Yeah, I've studied Shulula's data many times. When the testing first came out, I looked over it a lot and I replicated his tests in my own fashion on the same monster. I didn't test for the same thing, I simply tested each level of Treasure Hunter assuming independant drpos, with sample sizes varrying from 200 to 300 for each level. (I wish I still had this data floating around somewhere... I might...)
I did not record how many "No drop" outcomes I ran into; however, the major flaw in coming to any based on Shulala's data conclusion is the sample size. It's small, as you admitted, and unfortunately far too small to draw any conclusions even with a difference of 24 drops.
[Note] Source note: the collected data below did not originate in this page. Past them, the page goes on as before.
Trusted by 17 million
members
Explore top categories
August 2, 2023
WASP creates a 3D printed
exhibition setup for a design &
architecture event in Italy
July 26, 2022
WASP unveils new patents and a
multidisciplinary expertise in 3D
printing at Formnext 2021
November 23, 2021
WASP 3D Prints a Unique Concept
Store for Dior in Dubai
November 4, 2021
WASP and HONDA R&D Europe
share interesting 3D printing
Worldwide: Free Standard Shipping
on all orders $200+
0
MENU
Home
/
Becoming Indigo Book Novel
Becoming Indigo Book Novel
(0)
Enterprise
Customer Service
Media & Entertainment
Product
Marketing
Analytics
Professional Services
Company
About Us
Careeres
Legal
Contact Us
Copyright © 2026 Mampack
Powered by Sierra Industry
I broke down her data into the individual drops, and came up with this:
Code:
TH Drop 1 Drop 2 Drop 3 Drop 4 Ttl Kills
0 (0%) 0 (6.6%) 7 (14.2%) 15 (18.9%) 20 42 106
1 (0.99%) 1 (5.9%) 6 (13.9%) 14 (37.6%) 38 59 101
2 (3%) 3 (8%) 8 (13%) 13 (55%) 55 79 100
3 (7%) 7 (9%) 9 (31%) 31 (41%) 41 88 100
4 (2%) 2 (15%) 15 (26%) 26 (52%) 52 95 100
Hopefully that formats properly. Looking at this, it seems quite clear that the wildly varying results between TH2, TH2+1, and TH2+2 are caused by the extremely small sample. It's no surprise that TH2 and TH+2 ran into the same amount of no drop outcomes.
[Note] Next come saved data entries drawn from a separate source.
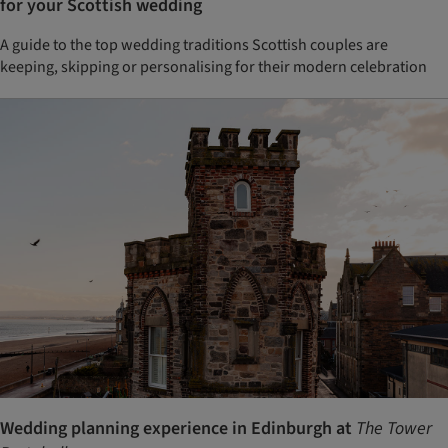
for your Scottish wedding
A guide to the top wedding traditions Scottish couples are
keeping, skipping or personalising for their modern celebration
Wedding planning experience in Edinburgh at
The Tower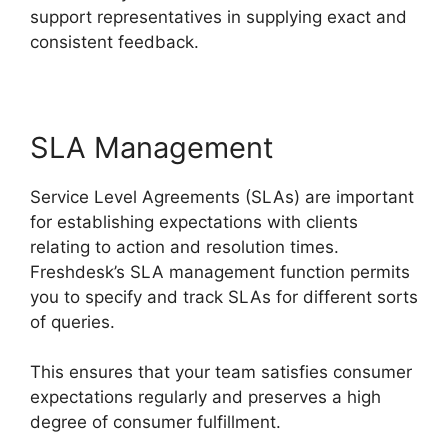
support representatives in supplying exact and
consistent feedback.
SLA Management
Service Level Agreements (SLAs) are important
for establishing expectations with clients
relating to action and resolution times.
Freshdesk’s SLA management function permits
you to specify and track SLAs for different sorts
of queries.
This ensures that your team satisfies consumer
expectations regularly and preserves a high
degree of consumer fulfillment.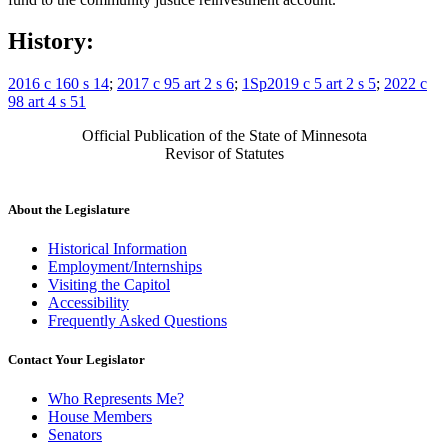
History:
2016 c 160 s 14
;
2017 c 95 art 2 s 6
;
1Sp2019 c 5 art 2 s 5
;
2022 c
98 art 4 s 51
Official Publication of the State of Minnesota
Revisor of Statutes
About the Legislature
Historical Information
Employment/Internships
Visiting the Capitol
Accessibility
Frequently Asked Questions
Contact Your Legislator
Who Represents Me?
House Members
Senators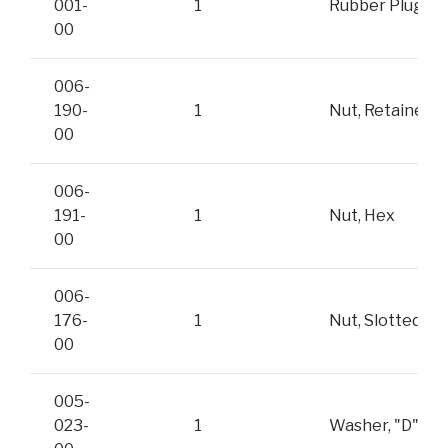
001-
1
Rubber Plug
00
006-
190-
1
Nut, Retainer
00
006-
191-
1
Nut, Hex
00
006-
176-
1
Nut, Slotted
00
005-
023-
1
Washer, "D"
Don't forget that while 88 to 95 is an 8% increase, it's also being stacked four times. In a perfect world, if you have a monster with 4 different drops and increase the drop rate on each one by exactly 1%, your total increase in drops is going to be more than 1%. If we use TH2 -> TH2+1 as an example, it would go from 79 to 83 drops (adding 1 drop to each item), which is a 5% increase. If we use TH2+1 -> TH2+2 as an example, it would go from 88 to 92 drops, which is a 4.5% increase.
With this in mind, an 8% increase is not at all out of the realm of possibility (in fact, it's very closely in it).
I feel like I've rambled on, but my main point is that Shulala's testing is far too small in terms of sample size and inconclusive to even consider trying to draw a hypothesis from.
One thing a lot of people don't realize is that if you're testing for a difference of 1%, it doesn't matter whether you use an item that drops at a 1% base rate or an item that drops at a 50% base rate. You'll need the same sample size to draw an accurate conclusion.